>>>

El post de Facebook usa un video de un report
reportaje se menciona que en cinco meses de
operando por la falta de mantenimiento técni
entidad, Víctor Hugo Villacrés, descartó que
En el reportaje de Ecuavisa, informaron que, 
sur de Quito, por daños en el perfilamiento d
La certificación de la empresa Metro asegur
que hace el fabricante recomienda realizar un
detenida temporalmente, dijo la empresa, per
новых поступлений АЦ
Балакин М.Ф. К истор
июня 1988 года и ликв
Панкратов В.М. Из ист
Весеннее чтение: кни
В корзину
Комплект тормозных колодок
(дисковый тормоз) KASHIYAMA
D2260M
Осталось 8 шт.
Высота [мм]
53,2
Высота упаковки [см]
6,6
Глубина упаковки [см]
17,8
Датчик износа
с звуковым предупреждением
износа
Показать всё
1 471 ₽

<<<
>>>

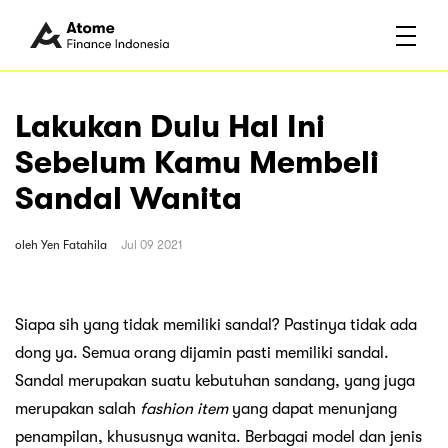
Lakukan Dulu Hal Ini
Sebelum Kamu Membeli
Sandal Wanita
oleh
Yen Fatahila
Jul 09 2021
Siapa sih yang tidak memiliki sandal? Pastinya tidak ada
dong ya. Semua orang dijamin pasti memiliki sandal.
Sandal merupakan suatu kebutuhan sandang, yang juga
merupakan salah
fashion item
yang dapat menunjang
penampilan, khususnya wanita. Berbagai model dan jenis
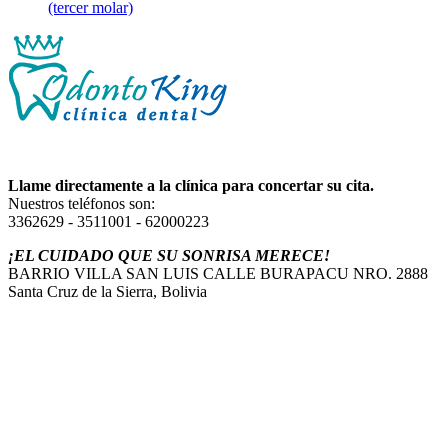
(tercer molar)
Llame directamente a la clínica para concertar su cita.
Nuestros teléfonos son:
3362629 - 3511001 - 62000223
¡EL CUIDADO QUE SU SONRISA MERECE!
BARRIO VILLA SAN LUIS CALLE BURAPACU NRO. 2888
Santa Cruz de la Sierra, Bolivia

<<<

Exercise requirements
Output exactly the stretch of the listing that begins at the line containing "merupakan salah" and ends at the line containing "Santa Cruz de la Sierra, Bolivia", both kept. Omit pictures and everything else.

Exercise result
merupakan salah
fashion item
yang dapat menunjang
penampilan, khususnya wanita. Berbagai model dan jenis
(tercer molar)
Llame directamente a la clínica para concertar su cita.
Nuestros teléfonos son:
3362629 - 3511001 - 62000223
¡EL CUIDADO QUE SU SONRISA MERECE!
BARRIO VILLA SAN LUIS CALLE BURAPACU NRO. 2888
Santa Cruz de la Sierra, Bolivia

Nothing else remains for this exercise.